Inc. (USA)

HOW I CAME BACK FROM MY NEARDEATH EXPERIENCE

( AND GOT BACK ON THE SLOPES)

- —AS TOLD TO LIZ WELCH

Despite some early missteps, Jake Burton’s snowboardi­ng company became a household name. But a mysterious disease almost took him off the slopes for good.

When I started Burton Snowboards, it was a get-rich-quick scheme. I thought, “If I can make 50 snowboards a day, I can make $100,000 a year.” I hired two relatives and a friend—classic mistakes. I sold only 300 boards that first year. I had to lay everybody off and go back to square one. Eventually, I was like, “Fuck it. I don’t care about the money. I just want to have been right about my vision.” When I started living just for the sport, everything fell into place.

I got hit by a skier once, which broke my leg. Then I hit a tree and broke my leg again. In February 2015, I got my knee replaced. I had the surgery, and then took a run three weeks later. I needed to prove to myself I could do it.

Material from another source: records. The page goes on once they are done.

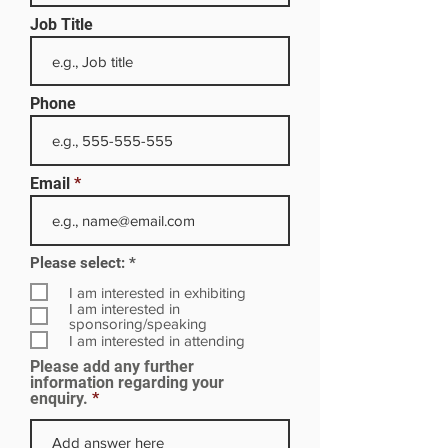
Job Title
Phone
Email
R
Please select:
*
e
q
I am interested in exhibiting
u
I am interested in
i
sponsoring/speaking
r
I am interested in attending
e
Please add any further
d
information regarding your
enquiry.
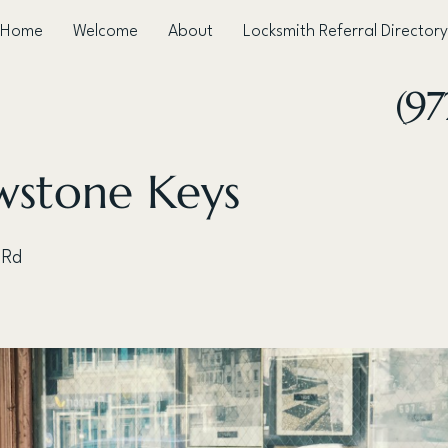
Home
Welcome
About
Locksmith Referral Directory
(97
wstone Keys
 Rd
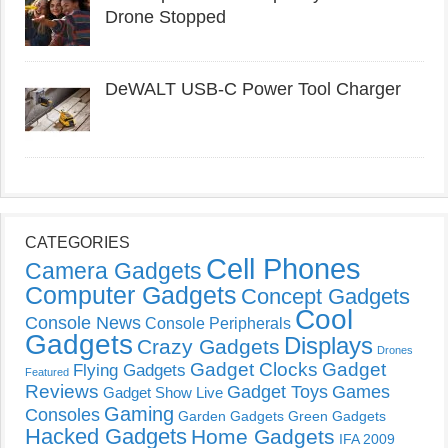
Drone Stopped
DeWALT USB-C Power Tool Charger
CATEGORIES
Cell Phones
Camera Gadgets
Computer Gadgets
Concept Gadgets
Cool
Console News
Console Peripherals
Gadgets
Displays
Crazy Gadgets
Drones
Gadget Clocks
Gadget
Flying Gadgets
Featured
Reviews
Gadget Toys
Games
Gadget Show Live
Gaming
Consoles
Garden Gadgets
Green Gadgets
Hacked Gadgets
Home Gadgets
IFA 2009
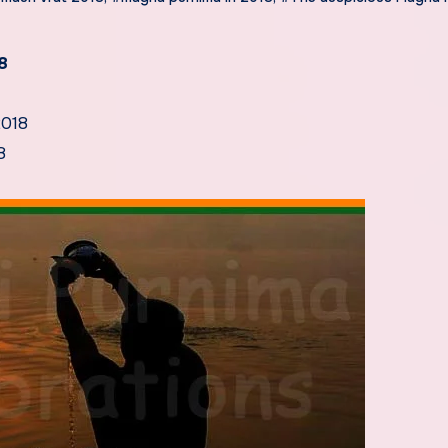
8
2018
8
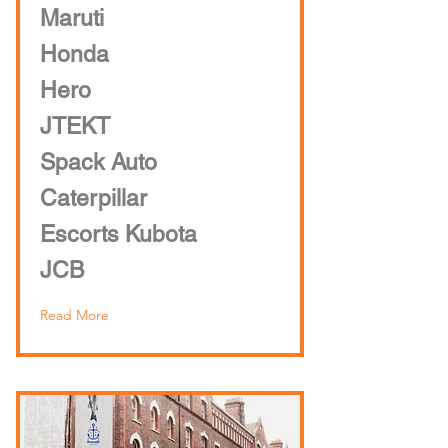
Maruti
Honda
Hero
JTEKT
Spack Auto
Caterpillar
Escorts Kubota
JCB
Read More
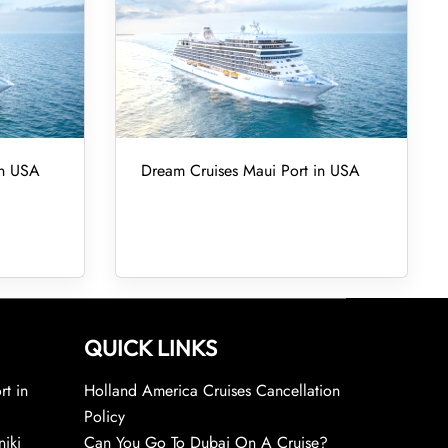
in USA
Dream Cruises Maui Port in USA
QUICK LINKS
rt in
Holland America Cruises Cancellation
Policy
niki
Can You Go To Dubai On A Cruise?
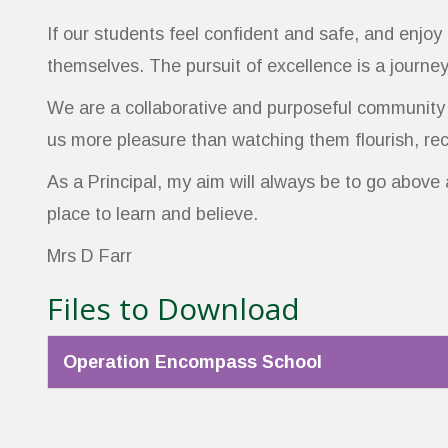
If our students feel confident and safe, and enjoy
themselves. The pursuit of excellence is a journey
We are a collaborative and purposeful community w
us more pleasure than watching them flourish, reco
As a Principal, my aim will always be to go above
place to learn and believe.
Mrs D Farr
Files to Download
Operation Encompass School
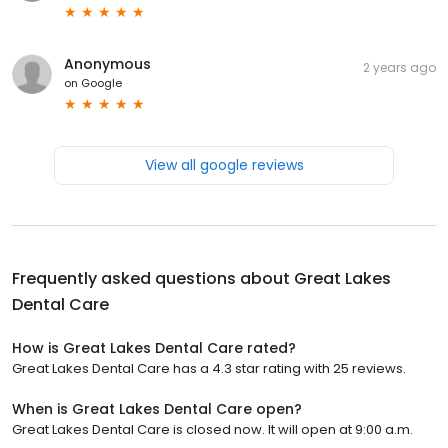
Anonymous
2 years ago
on
Google
View all google reviews
Frequently asked questions about
Great Lakes
Dental Care
How is Great Lakes Dental Care rated?
Great Lakes Dental Care has a 4.3 star rating with 25 reviews.
When is Great Lakes Dental Care open?
Great Lakes Dental Care is closed now. It will open at 9:00 a.m.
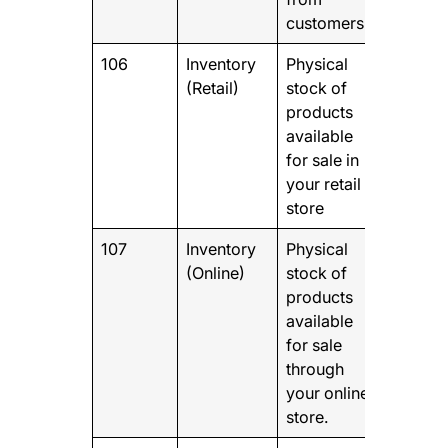
customers
106
Inventory
Physical
(Retail)
stock of
products
available
for sale in
your retail
store
107
Inventory
Physical
(Online)
stock of
products
available
for sale
through
your online
store.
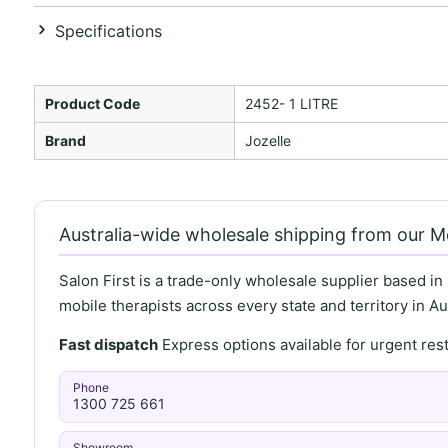
Specifications
Product Code
2452- 1 LITRE
Brand
Jozelle
Australia-wide wholesale shipping from our 
Salon First is a trade-only wholesale supplier based in
mobile therapists across every state and territory in Aus
Fast dispatch
Express options available for urgent re
Phone
1300 725 661
Showroom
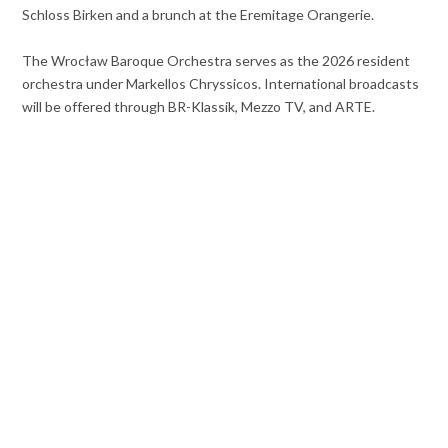
Schloss Birken and a brunch at the Eremitage Orangerie.
The Wrocław Baroque Orchestra serves as the 2026 resident
orchestra under Markellos Chryssicos. International broadcasts
will be offered through BR-Klassik, Mezzo TV, and ARTE.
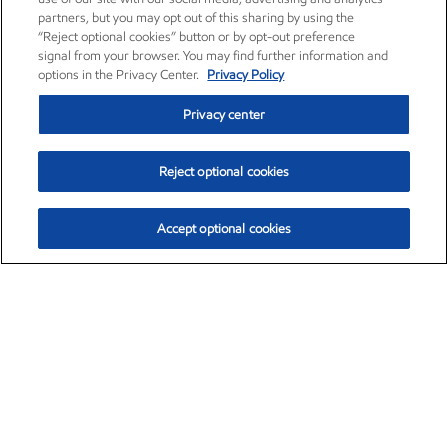
partners, but you may opt out of this sharing by using the
“Reject optional cookies” button or by opt-out preference
signal from your browser. You may find further information and
options in the Privacy Center.
Privacy Policy
Privacy center
Reject optional cookies
Accept optional cookies
Exxon Mobil Corporation (XOM)
$154.46
$2.83 (1.87%)
3:30pm ET
•
Aug. 6, 2026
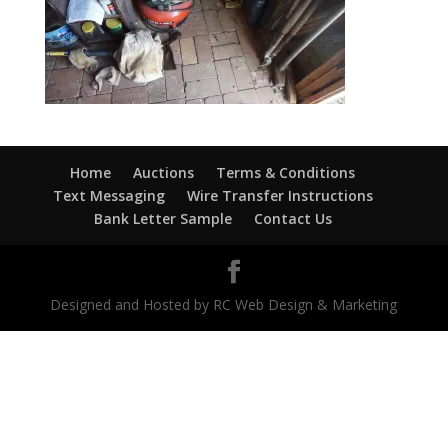
Home
Auctions
Terms & Conditions
Text Messaging
Wire Transfer Instructions
Bank Letter Sample
Contact Us
Designed and Hosted by RC Web Design & Marketing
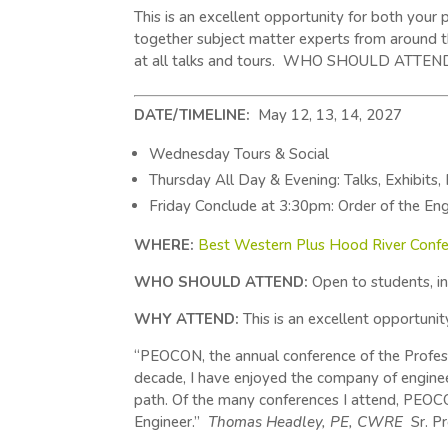
This is an excellent opportunity for both you
together subject matter experts from around t
at all talks and tours. WHO SHOULD ATTEND: St
DATE/TIMELINE:
May 12, 13, 14, 2027
Wednesday Tours & Social
Thursday All Day & Evening: Talks, Exhibits,
Friday Conclude at 3:30pm: Order of the Eng
WHERE:
Best Western Plus Hood River Confe
WHO SHOULD ATTEND:
Open to students, int
WHY ATTEND:
This is an excellent opportuni
“PEOCON, the annual conference of the Professi
decade, I have enjoyed the company of enginee
path. Of the many conferences I attend, PEOCO
Engineer.”
Thomas Headley, PE, CWRE
Sr. P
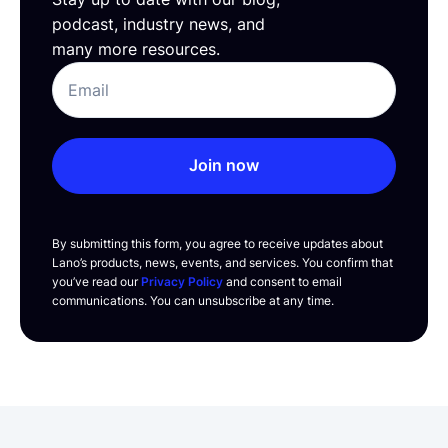
podcast, industry news, and
many more resources.
Join now
By submitting this form, you agree to receive updates about
Lano’s products, news, events, and services. You confirm that
you’ve read our
Privacy Policy
and consent to email
communications. You can unsubscribe at any time.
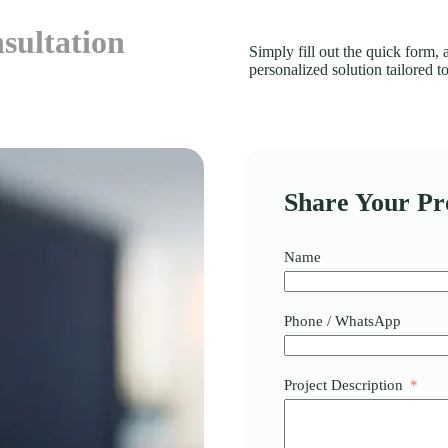
sultation
Simply fill out the quick form,
personalized solution tailored 
Share Your Pro
Name
Phone / WhatsApp
Project Description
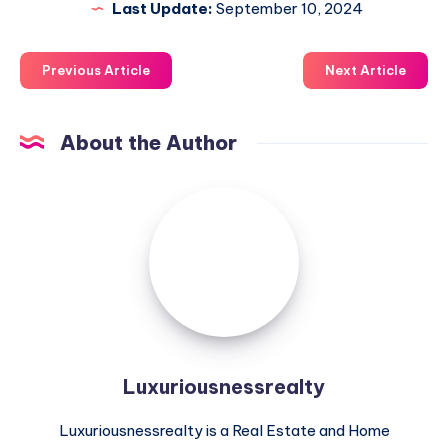
Last Update:
September 10, 2024
Previous Article
Next Article
About the Author
Luxuriousnessrealty
Luxuriousnessrealty
Luxuriousnessrealty is a Real Estate and Home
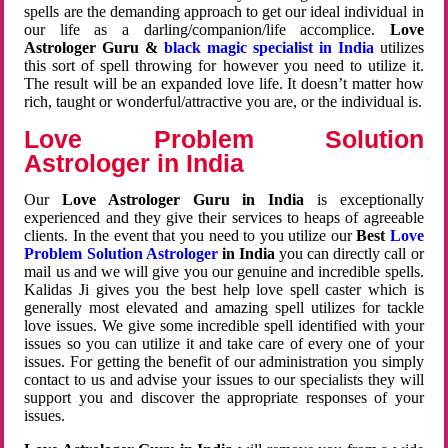
spells are the demanding approach to get our ideal individual in
our life as a darling/companion/life accomplice.
Love
Astrologer Guru &
black magic specialist in India
utilizes
this sort of spell throwing for however you need to utilize it.
The result will be an expanded love life. It doesn’t matter how
rich, taught or wonderful/attractive you are, or the individual is.
Love Problem Solution
Astrologer in India
Our
Love Astrologer Guru in India
is exceptionally
experienced and they give their services to heaps of agreeable
clients. In the event that you need to you utilize our
Best
Love
Problem Solution Astrologer
in India
you can directly call or
mail us and we will give you our genuine and incredible spells.
Kalidas Ji gives you the best help love spell caster which is
generally most elevated and amazing spell utilizes for tackle
love issues. We give some incredible spell identified with your
issues so you can utilize it and take care of every one of your
issues. For getting the benefit of our administration you simply
contact to us and advise your issues to our specialists they will
support you and discover the appropriate responses of your
issues.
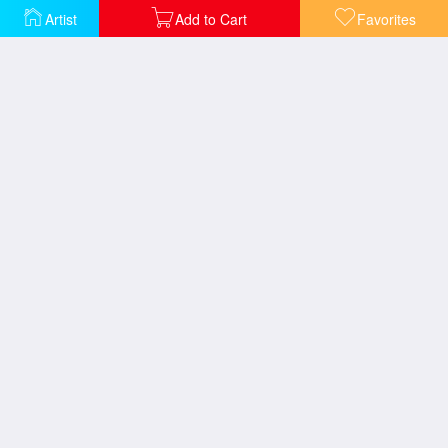
Artist
Add to Cart
Favorites
Cockermouth Castle
Barnard Castle
Heidelberg Sunset
Harlech Castle - From Twgwyn Ferry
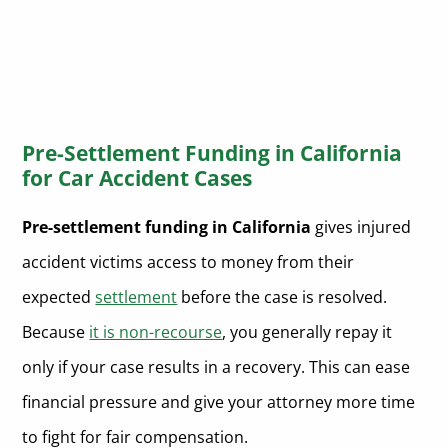
Pre-Settlement Funding in California
for Car Accident Cases
Pre-settlement funding in California
gives injured
accident victims access to money from their
expected
settlement
before the case is resolved.
Because
it is non-recourse
, you generally repay it
only if your case results in a recovery. This can ease
financial pressure and give your attorney more time
to fight for fair compensation.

A few days later, I started seeing double. The next day, I felt flulike symptoms and went to the hospital for an MRI. The neurologis­t thought it might be a stroke. After more tests with a different set of doctors, they said, “If it’s what we think it is, tomorrow you won’t be able to swallow, the next day you won’t be able to open your eyes, and the next day you won’t be able to breathe.”

I didn’t believe it. But they had me try to blow these stupid little Ping-Pong balls up a tube, and I couldn’t move the Ping-Pong ball.

The diagnosis was Miller Fisher, the gnarliest form of GuillainBa­rré. The myelin sheath around your nerves gets damaged. No one knows what caused it—a flu shot, the surgery, a bad oyster.

At first, it was, “OK, I’m sick. I’ll be missing this meeting or whatever.” But I spiraled down quickly. On the third day, they jammed tubes down my throat. People would visit and walk out crying.

Part of the disease is confusion. I couldn’t open my eyes, but I also couldn’t sleep. When I did sleep, the nightmares were horrific. Breathing was the worst: I could never get enough air. All my life, I had had the lungs of a swimmer. Now I was putting all my energy into getting the next breath.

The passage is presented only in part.